Sandra Greer - http://www.chbe.umd.edu/facstaff/profiles/greer.html
Eduardo Kac Chicago-based artist internationally recognized for his interactive net installations and his bio art. A pioneer of telecommunications art in the pre-Web '80s, Kac (pronounced "Katz") emerged in the early '90s with his radical telepresence and biotelematic works. His visionary combination of robotics and networking explores the fluidity of subject positions in the post-digital world. At the dawn of the twenty-first century Kac opened a new direction for contemporary art with his "transgenic art"--first with a groundbreaking installation entitled Genesis (1999), which included an "artist's gene" he invented, and then with his fluorescent rabbit called Alba (2000).
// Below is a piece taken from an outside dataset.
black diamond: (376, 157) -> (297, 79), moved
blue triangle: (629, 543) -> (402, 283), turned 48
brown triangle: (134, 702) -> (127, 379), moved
Kac's work has been exhibited internationally, and featured both in contemporary art publications and in the mass media. The recipient of many awards, Kac lectures and publishes worldwide. His work is part of the permanent collection of the Museum of Modern Art in New York, the ZKM Museum, Karlsruhe, Germany, the Museum of Modern Art of Valencia, Spain, and the Museum of Modern Art in Rio de Janeiro, among others.
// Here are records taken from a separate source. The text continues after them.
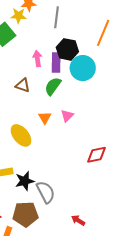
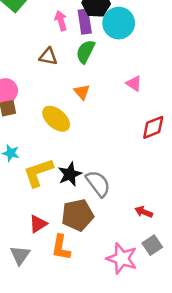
pink triangle: (67, 116) -> (134, 83), moved, turned -32

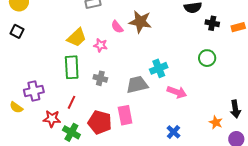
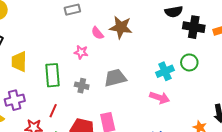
black cross: (212, 23) -> (194, 27), size x1.5
yellow trapezoid: (77, 37) -> (19, 62), moved, turned 135
cyan cross: (159, 68) -> (165, 71), moved
gray trapezoid: (137, 85) -> (115, 78), moved

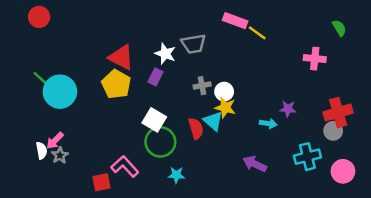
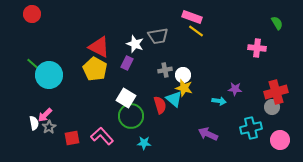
yellow line: (257, 33) -> (196, 31), moved
red square: (102, 182) -> (72, 138), moved

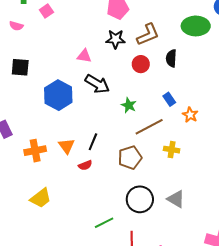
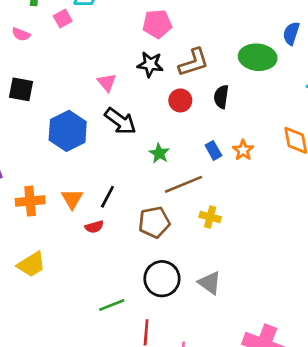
pink triangle: (84, 56) -> (107, 82), turned 35
orange star: (190, 115) -> (243, 150), moved

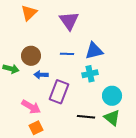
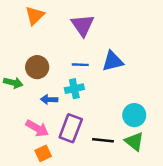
cyan cross: (90, 74) -> (74, 89), moved
blue arrow: (41, 75) -> (49, 99), moved
purple rectangle: (59, 92) -> (71, 128), moved

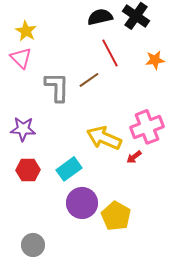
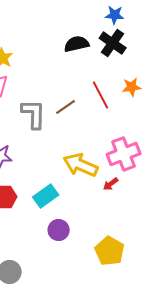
red line: (110, 53) -> (101, 95), moved
purple circle: (82, 203) -> (59, 230), size x0.7
yellow pentagon: (116, 216) -> (110, 251), moved

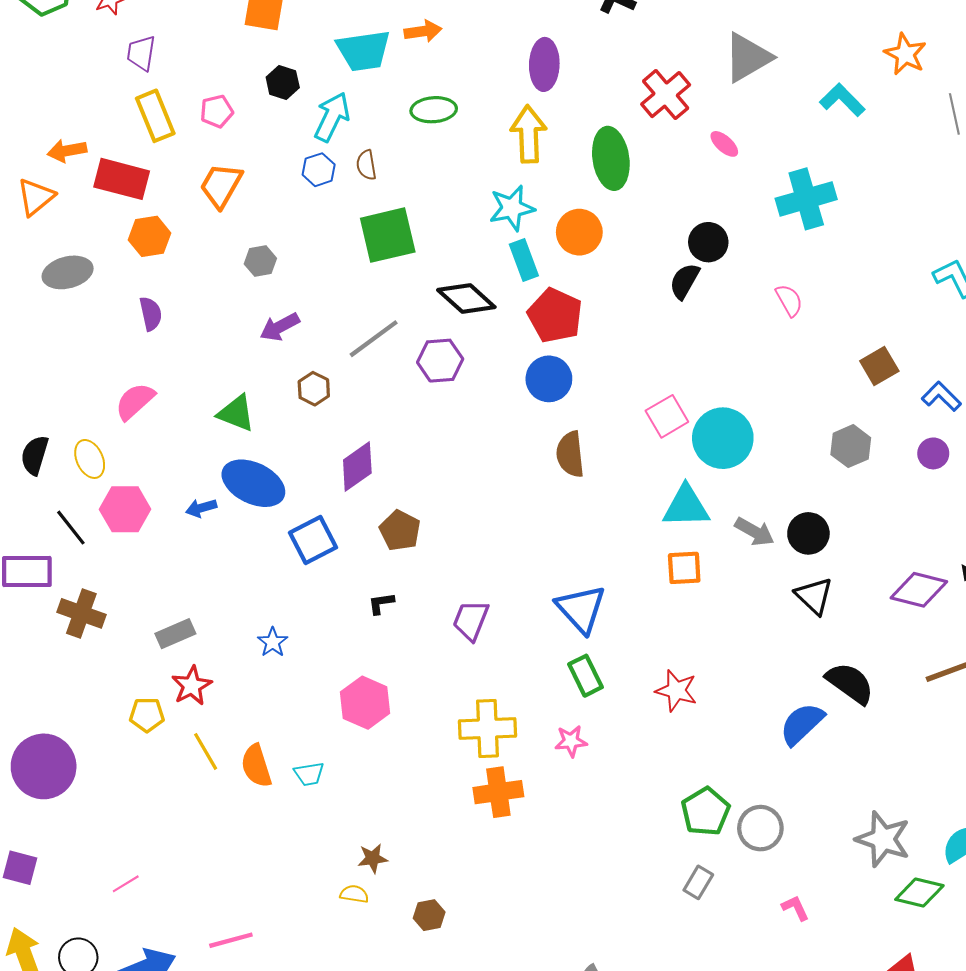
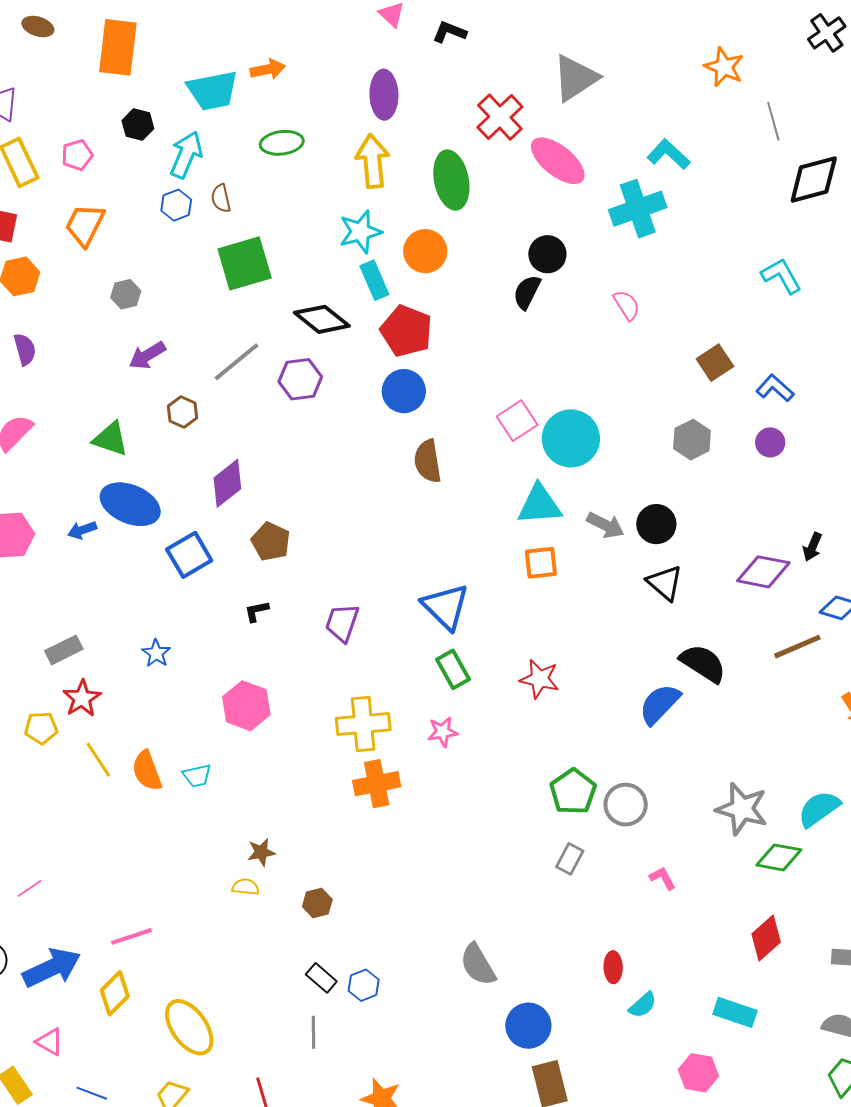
cyan L-shape: (842, 100) -> (669, 154), moved
pink ellipse: (724, 144) -> (558, 161), size x2.0

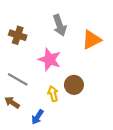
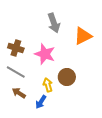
brown cross: (18, 35) -> (16, 48), moved
brown arrow: (12, 103) -> (19, 93), moved
blue arrow: (38, 117) -> (41, 102), moved

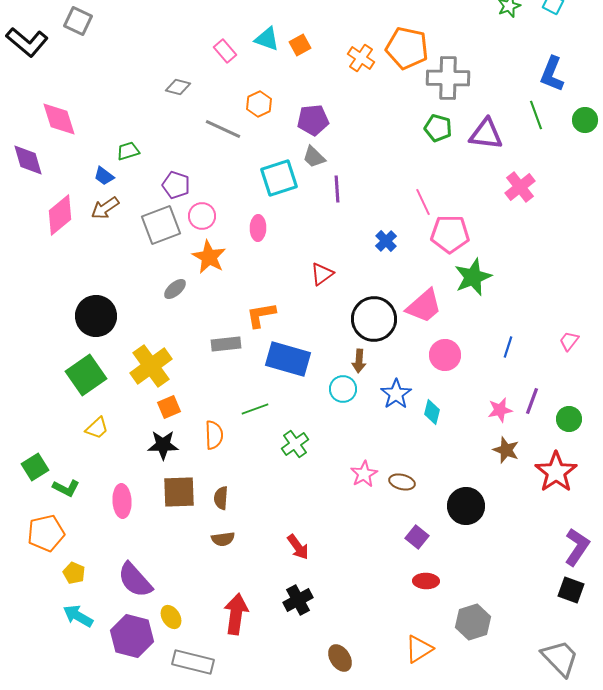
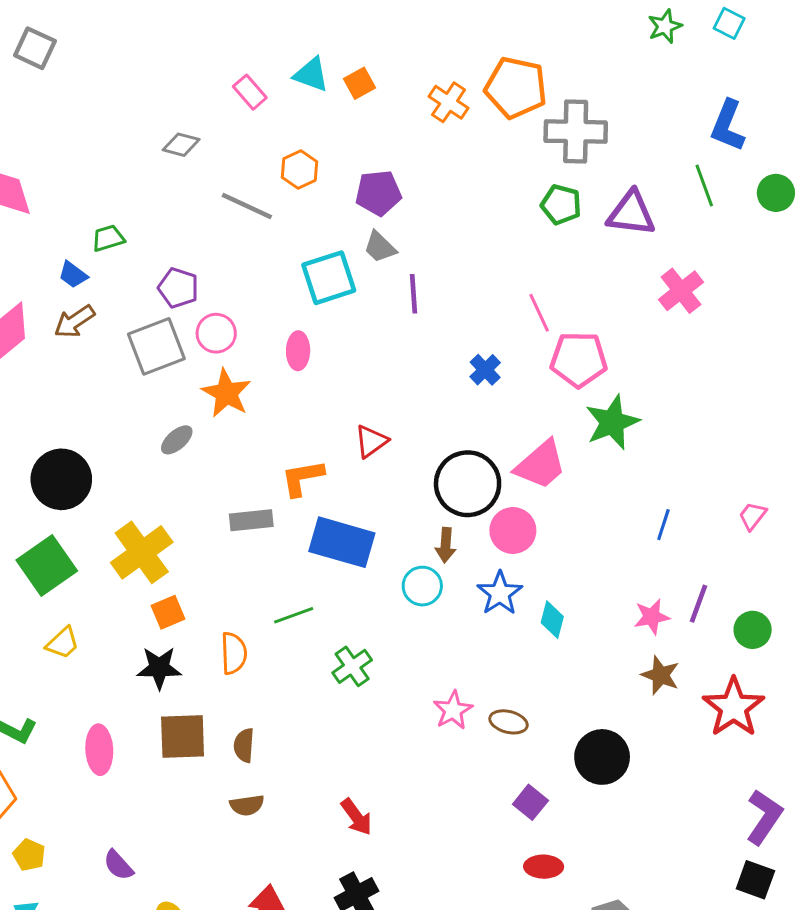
red triangle: (322, 274) -> (371, 441), moved
pink circle: (445, 355) -> (513, 530), moved
purple semicircle: (135, 580) -> (118, 865), size x0.6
Eduardo Kac - www.ekac.org
Matthew Kirschenbaum
Associate Professor of English, Associate Director, Maryland Institute for Technology in the Humanities, UMCP; specialist in digital humanities, electronic literature and creative new media (including games); author of upcoming Mechanisms: New Media and the Forensic Imagination (MIT, 2008); a principal investigator for MONK, a multi-institutional Mellon-funded project to develop advanced analytical and visualization tools for digital text collections.
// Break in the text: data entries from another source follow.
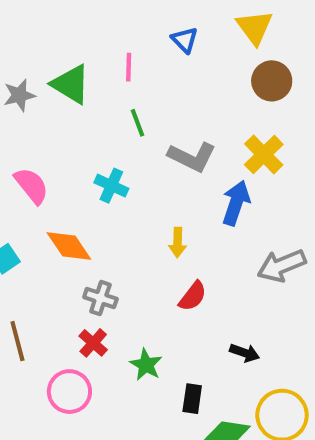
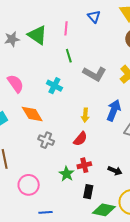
blue arrow: (236, 203) -> (114, 110), moved
red semicircle: (193, 296) -> (80, 139), moved
red cross: (93, 343) -> (84, 165), moved, turned 32

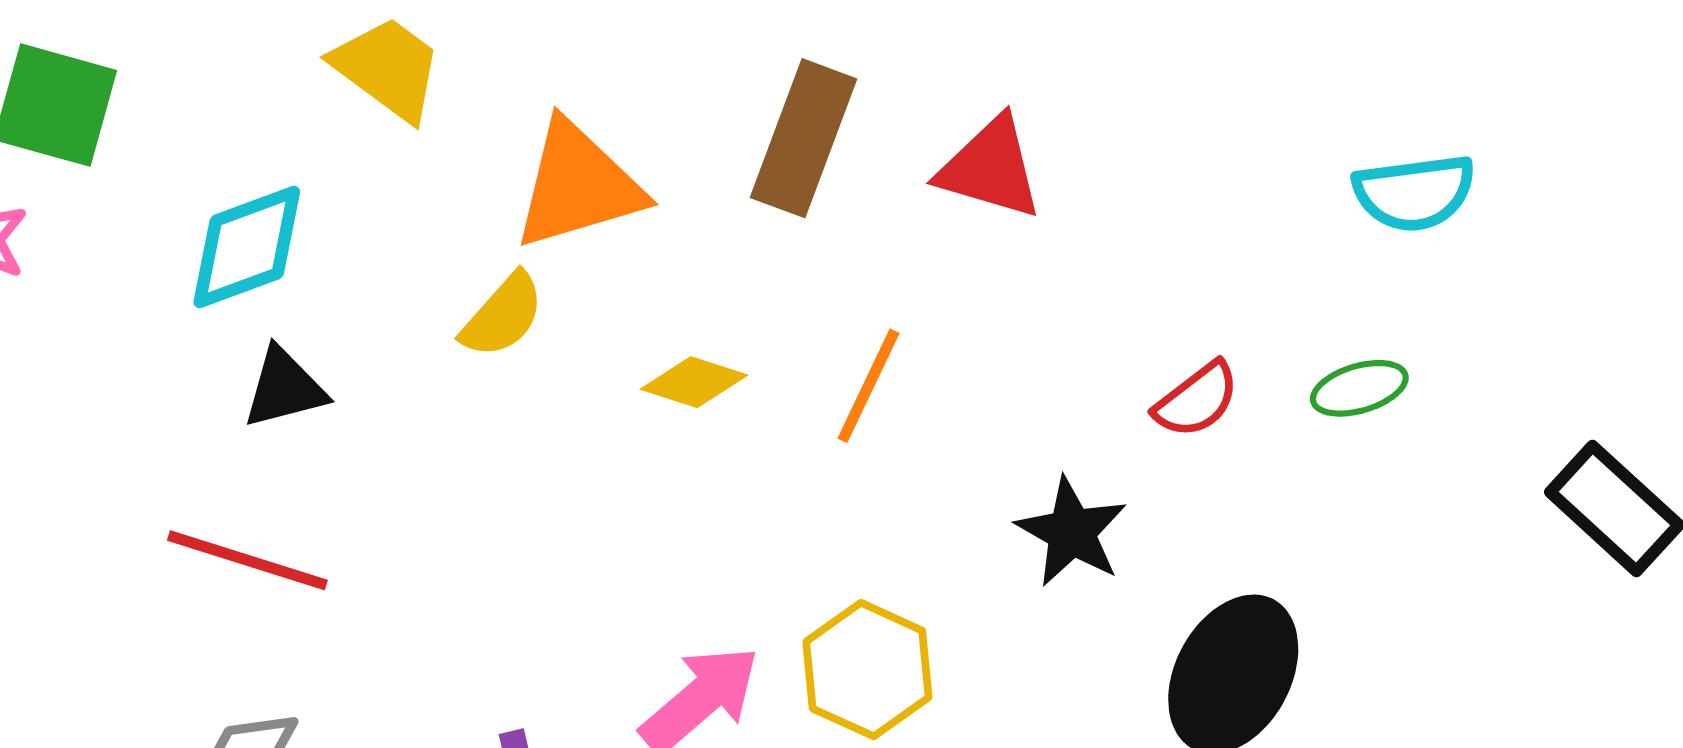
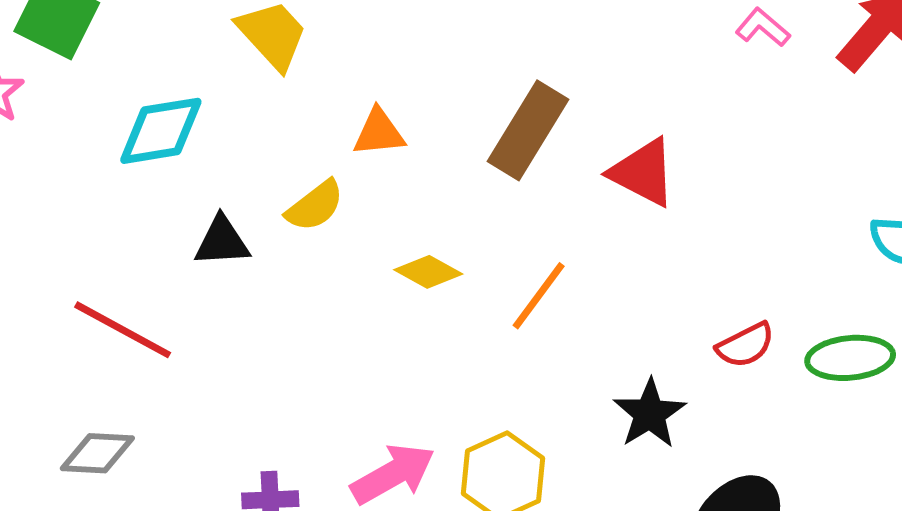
orange triangle: (578, 185) -> (379, 132), size x0.6
black triangle: (284, 388) -> (222, 241), moved
green ellipse: (1359, 388) -> (850, 358), size x1.4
Matthew Kirschenbaum - http://www.otal.umd.edu/~mgk/blog/
Jordan Goodman
Professor and the former Chair, Physics, UMCP; specialist in particle astrophysics; studies cosmic radiation to better understand the properties of elementary particles and the processes in space that produce these particles. This field blends elements of high energy physics and astrophysics. Recently, his work has concentrated on two experimental efforts-- Milagro and IceCube. Milagro is the first gamma ray detector capable of continuously monitoring the entire overhead sky at energies below 1 TeV. IceCube is a one-cubic-kilometer international high-energy neutrino observatory being built and installed in the clear deep ice below the South Pole Station. IceCube will open unexplored bands for astronomy, including the PeV (10^15 eV) energy region, where the Universe is opaque to high energy gamma rays originating from beyond the edge of our own galaxy, and where cosmic rays do not carry directional information because of their deflection by magnetic fields.